Despite having 20x more parameters than our CNN (model_1), model_2 performs terribly... Let's try to improve it

In [None]:
#update the model above

#set random seed
tf.random.set_seed(42)

#create the model
model_3=tf.keras.Sequential([
    tf.keras.layers.Flatten(input_shape=(224,224,3)),
    tf.keras.layers.Dense(100, activation = "relu"),
    tf.keras.layers.Dense(100, activation = "relu"),
    tf.keras.layers.Dense(100, activation = "relu"),
    tf.keras.layers.Dense(1, activation = "sigmoid")
])


#compile the model
model_3.compile(loss = tf.keras.losses.BinaryCrossentropy(),
                optimizer = tf.keras.optimizers.legacy.Adam(),
                metrics=["accuracy"])


#fit the model
model_3.fit(train_data,
            epochs = 5,
            steps_per_epoch = len(train_data),
            validation_data = test_data,
            validation_steps = len(test_data))

In [None]:
#get a summary of model_3

model_3.summary()

**note:** you can think of trainable parameters as **patterns a model can learn from data**. Intuitively, you might think more is better. And in lots of cases, it is. But in this case, the difference here is the 2 different styles of model we're using.
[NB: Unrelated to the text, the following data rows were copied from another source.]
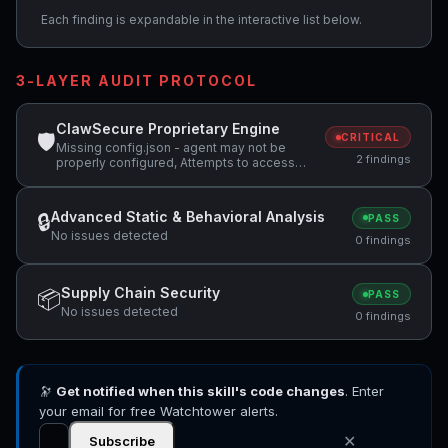
Each finding is expandable in the interactive list below.
3-LAYER AUDIT PROTOCOL
ClawSecure Proprietary Engine
🛡
CRITICAL
Missing config.json - agent may not be
2 findings
properly configured, Attempts to access
sensitive file: .ssh/
Advanced Static & Behavioral Analysis
🔒
PASS
No issues detected
0 findings
Supply Chain Security
📦
PASS
No issues detected
0 findings
🔭
Get notified when this skill's code changes
. Enter
your email for free Watchtower alerts.
✕
Subscribe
Where a series of dense layers has a number of different learnable parameters connected to each other and hence a higher number of possible learnable patterns, **a convolutional seeks to sort our and learn the most important patterns in an image** so even through these are less learnable parameters in our convolutional neural network, these are often more helpful in deciphering between **features** in an image.

## Binary classification: let's break it down

1. become 1 with the data (visualize, visualize, visualize)
2. preprocess the data (prepared it for our model, the main step here was scaling/ normalizing and turing our data into batches)
3. Create a model (start with a baseline)
4. Fit the model
5. Evaluate the model
6. Adjust different parameters and improve the model (try to beat our baseline)
7. Repear until satisfied (experiment, experiment, experiment)


### 1. become one with the data

In [None]:
#visualize the data
plt.figure()
plt.subplot(1,2,1)
steak_img = view_random_image("pizza_steak/train", "steak")
plt.subplot(1,2,2)
pizza_img = view_random_image("pizza_steak/train", "pizza")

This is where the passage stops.